[back] Medical tests
THE DOWNSIDE OF SCREENING FOR CANCER
by Ralph W. Moss, Ph.D.
It is a modern day mantra that screening for cancer offers the best chance of catching the disease early and thereby reducing deaths. But is this really true? Does screening really reduce cancer mortality? Are there any drawbacks to widespread routine screening in populations not at heightened risk for cancer?
Anyone pondering these difficult questions would do well to consider the letter written to the editor of the journal Radiology by William J. Casarella, MD, of the Department of Radiology, Emory University School of Medicine.
During a routine colonoscopy, Dr. Casarella's vigilant radiologist observed a suspicious-looking area on one kidney, another on the liver, and several small lung nodules as well.
After undergoing further extensive tests including CT and PET scans, a liver biopsy and thoracoscopy (a visual examination of the interior of the chest cavity, necessitating deliberate collapsing of his right lung), Dr. Casarella, in his own words, "woke up in the recovery room after 5 hours, with a chest tube, a Foley [bladder] catheter, a subclavian central venous catheter, a nasal oxygen catheter, an epidural catheter, and arterial catheter, subcutaneously administered heparin, a constant infusion of prophylactic antibiotics and patient-controlled analgesia with intravenously administered narcotics" (Casarella, 2002).

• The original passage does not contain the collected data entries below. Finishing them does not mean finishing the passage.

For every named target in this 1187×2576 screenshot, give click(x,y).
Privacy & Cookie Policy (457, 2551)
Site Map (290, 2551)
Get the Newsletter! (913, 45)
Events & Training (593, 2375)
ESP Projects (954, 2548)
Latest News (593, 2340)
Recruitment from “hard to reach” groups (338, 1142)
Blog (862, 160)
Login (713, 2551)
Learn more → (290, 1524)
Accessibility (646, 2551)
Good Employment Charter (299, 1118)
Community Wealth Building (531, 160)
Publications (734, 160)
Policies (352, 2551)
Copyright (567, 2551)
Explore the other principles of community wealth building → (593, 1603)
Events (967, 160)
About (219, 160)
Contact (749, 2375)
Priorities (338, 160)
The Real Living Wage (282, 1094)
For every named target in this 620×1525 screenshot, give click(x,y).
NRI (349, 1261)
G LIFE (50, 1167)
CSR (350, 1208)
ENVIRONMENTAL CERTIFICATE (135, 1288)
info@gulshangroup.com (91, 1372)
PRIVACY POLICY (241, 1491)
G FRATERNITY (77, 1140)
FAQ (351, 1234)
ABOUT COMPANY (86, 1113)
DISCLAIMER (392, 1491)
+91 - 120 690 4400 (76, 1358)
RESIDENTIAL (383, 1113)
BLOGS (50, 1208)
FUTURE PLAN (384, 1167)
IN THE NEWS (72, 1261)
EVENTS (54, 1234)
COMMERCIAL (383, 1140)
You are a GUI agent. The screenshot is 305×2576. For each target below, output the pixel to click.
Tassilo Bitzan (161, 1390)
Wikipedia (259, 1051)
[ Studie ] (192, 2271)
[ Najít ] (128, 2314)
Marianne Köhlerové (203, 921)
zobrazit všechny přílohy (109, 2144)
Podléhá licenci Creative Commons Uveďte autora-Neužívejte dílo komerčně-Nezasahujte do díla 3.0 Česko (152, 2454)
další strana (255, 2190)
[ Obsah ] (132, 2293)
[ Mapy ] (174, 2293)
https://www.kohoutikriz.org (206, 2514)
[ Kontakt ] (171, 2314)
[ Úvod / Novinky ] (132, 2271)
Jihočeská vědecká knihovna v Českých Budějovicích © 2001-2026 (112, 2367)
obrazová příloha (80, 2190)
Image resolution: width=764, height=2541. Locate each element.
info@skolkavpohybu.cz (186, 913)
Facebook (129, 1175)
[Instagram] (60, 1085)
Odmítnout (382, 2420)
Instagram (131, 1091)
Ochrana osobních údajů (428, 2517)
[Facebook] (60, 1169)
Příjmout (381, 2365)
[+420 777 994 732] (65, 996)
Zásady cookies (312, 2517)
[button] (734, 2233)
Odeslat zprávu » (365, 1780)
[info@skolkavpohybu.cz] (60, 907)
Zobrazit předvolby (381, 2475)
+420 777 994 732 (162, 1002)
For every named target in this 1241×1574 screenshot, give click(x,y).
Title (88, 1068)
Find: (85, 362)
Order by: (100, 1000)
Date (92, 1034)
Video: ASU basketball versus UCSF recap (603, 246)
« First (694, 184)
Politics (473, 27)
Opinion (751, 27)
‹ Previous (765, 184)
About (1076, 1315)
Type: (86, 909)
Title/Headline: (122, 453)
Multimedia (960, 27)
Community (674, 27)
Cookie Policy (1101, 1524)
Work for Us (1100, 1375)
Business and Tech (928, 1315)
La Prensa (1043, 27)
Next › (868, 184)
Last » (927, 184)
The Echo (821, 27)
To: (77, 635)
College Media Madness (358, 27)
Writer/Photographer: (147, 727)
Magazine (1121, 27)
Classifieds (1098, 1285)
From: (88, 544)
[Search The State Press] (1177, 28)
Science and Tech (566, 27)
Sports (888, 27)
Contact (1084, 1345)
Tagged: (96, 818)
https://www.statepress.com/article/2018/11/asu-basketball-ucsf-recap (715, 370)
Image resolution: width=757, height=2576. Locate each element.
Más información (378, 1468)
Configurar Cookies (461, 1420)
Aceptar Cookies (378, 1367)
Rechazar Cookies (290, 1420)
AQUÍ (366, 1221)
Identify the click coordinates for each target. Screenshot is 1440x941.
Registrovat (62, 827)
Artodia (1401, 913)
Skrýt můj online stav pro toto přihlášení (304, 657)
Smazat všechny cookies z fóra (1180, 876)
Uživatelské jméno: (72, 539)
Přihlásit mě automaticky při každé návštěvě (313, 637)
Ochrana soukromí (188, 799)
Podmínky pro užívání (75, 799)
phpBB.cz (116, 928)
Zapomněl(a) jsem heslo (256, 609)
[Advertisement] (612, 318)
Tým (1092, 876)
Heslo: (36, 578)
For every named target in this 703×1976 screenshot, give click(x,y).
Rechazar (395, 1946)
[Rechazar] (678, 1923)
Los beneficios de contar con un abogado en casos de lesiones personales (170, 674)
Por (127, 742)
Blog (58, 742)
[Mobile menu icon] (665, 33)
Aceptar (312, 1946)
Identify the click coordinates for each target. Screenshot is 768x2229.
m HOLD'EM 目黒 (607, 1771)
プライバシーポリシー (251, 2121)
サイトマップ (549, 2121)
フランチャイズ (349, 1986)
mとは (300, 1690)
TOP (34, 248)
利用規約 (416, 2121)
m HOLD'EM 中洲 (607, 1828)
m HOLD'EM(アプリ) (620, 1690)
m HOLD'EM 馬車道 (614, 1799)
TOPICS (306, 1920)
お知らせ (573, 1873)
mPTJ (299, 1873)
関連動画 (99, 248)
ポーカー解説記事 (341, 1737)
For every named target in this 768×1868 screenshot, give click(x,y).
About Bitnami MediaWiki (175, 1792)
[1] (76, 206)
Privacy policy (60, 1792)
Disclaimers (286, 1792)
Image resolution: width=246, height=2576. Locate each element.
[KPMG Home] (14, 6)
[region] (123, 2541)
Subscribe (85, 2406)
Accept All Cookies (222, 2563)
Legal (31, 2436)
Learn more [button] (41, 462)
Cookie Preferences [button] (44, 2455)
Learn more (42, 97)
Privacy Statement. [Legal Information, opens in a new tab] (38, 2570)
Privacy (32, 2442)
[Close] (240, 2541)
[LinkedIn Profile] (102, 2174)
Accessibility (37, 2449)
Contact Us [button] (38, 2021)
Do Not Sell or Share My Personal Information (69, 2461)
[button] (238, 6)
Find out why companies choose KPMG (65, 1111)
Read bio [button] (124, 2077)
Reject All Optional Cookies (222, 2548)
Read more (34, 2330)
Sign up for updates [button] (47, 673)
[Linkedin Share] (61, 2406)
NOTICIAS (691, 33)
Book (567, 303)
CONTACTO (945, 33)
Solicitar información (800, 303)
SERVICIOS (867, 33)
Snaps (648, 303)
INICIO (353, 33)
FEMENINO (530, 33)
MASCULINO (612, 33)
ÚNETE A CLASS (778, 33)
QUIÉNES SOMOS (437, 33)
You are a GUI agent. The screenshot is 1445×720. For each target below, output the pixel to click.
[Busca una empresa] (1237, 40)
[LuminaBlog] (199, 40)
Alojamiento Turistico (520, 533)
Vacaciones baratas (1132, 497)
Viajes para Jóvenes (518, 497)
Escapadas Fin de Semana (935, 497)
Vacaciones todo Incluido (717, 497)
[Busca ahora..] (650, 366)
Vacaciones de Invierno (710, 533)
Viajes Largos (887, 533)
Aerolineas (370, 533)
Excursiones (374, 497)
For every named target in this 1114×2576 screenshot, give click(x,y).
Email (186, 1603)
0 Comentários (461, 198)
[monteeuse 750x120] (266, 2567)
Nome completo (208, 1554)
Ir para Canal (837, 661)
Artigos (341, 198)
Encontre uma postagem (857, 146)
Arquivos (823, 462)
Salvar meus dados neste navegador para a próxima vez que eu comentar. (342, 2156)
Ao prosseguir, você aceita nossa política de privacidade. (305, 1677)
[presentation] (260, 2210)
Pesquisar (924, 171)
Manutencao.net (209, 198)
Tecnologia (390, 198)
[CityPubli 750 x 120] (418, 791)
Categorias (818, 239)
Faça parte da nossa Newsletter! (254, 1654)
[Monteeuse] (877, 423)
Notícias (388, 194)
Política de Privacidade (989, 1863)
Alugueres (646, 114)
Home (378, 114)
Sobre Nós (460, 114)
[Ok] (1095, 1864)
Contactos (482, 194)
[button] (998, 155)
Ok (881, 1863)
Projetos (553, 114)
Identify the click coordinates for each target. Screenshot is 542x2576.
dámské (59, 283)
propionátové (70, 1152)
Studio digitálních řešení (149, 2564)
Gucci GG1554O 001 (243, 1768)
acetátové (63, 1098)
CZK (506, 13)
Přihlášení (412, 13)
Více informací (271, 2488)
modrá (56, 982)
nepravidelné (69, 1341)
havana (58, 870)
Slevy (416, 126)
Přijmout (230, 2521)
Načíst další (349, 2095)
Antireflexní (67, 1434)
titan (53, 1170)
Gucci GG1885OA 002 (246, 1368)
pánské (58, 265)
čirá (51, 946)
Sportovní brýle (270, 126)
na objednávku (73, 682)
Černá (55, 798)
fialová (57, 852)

A further 2 weeks of rest at home were needed before the pain became tolerable. After 5 weeks, Dr. Casarella was able to return to work. The total cost of these procedures exceeded $50,000. And Dr. Casarella's various suspicious lesions all turned out to be entirely benign.
Screening for cancer is a two-edged sword. While early detection does indisputably mean that the lesions detected are easier to treat, there is considerable evidence to suggest that not all lesions detected through screening are uniformly menacing. Many would never progress to invasive cancer at all. The trouble is that currently there is no way of telling which are menacing and which are innocent except by further invasive tests such as surgical biopsy.